I mentioned in a previous article that a retreat would lend depth to my contributions, which were in danger of suffering from the three gross misdemeanors of the true hack: namely, ignoring the reader; being verbose, vague, and pompous; and not bothering to revise one’s work. However, a retreat seems likely to be a week at most in beloved Dharamsala, and even then I trust I might experience a Coleridgean shiver of unease …

  “… for it is a melancholy thing for such a man, who would full fain preserve his soul in calmness, yet perforce must feel for all his human brethren … it weighs upon the heart, that he must think what uproar and what strife may now be stirring this way or that way o’er these silent hills …”
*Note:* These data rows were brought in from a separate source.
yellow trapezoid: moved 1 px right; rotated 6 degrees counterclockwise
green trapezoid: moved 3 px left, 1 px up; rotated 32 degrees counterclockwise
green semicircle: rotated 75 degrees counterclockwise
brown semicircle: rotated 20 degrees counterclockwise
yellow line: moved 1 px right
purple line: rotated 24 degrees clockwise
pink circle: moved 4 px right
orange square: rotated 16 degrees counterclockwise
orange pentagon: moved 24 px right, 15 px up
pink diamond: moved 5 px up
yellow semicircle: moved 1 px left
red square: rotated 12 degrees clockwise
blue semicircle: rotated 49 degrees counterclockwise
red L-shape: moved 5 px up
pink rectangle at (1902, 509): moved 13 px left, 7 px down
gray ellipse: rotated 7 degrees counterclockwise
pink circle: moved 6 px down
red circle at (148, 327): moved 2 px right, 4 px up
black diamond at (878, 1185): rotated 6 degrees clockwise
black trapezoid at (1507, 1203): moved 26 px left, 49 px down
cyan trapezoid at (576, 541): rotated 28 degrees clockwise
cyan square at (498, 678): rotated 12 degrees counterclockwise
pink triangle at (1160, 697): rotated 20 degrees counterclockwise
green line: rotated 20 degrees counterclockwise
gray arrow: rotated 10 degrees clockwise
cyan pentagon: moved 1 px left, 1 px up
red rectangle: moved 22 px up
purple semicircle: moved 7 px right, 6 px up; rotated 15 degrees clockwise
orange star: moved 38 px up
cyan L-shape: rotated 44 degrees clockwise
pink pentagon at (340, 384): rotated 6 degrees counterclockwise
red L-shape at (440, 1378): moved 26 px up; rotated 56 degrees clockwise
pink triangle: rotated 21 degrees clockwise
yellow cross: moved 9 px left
Not that Mcleod Ganj is exactly silent these days, resembling as it does all shades from Piccadilly Circus to Oxford Street, but you get the drift, gentle reader. Many are the subterfuges which the non-retreatant engages in to maintain his unholy status. Perhaps I should just remember Je Tsongkhapa’s simple words early on in the Lam Rim Chenmo, where he says that up to now we have been under the control of our unruly minds, and it is high time we reversed this most unfortunate situation. If I don’t follow this sage advice, I can expect to be penning future articles from a self-constructed hell, fashioned out of my unique brand of insanity, from which it would be difficult for even the most immaculate Bodhisattva to extricate me. Therefore I take heed, pause, and hope to soon report that the mountain winds most surely wafted waves of bliss from Bodhisattvas throughout my hot and tired Bihar-tossed aggregates.

Ven. Kabir Saxena (Losang Tenpa) works for the Maitreya Project School in Bodhgaya, India.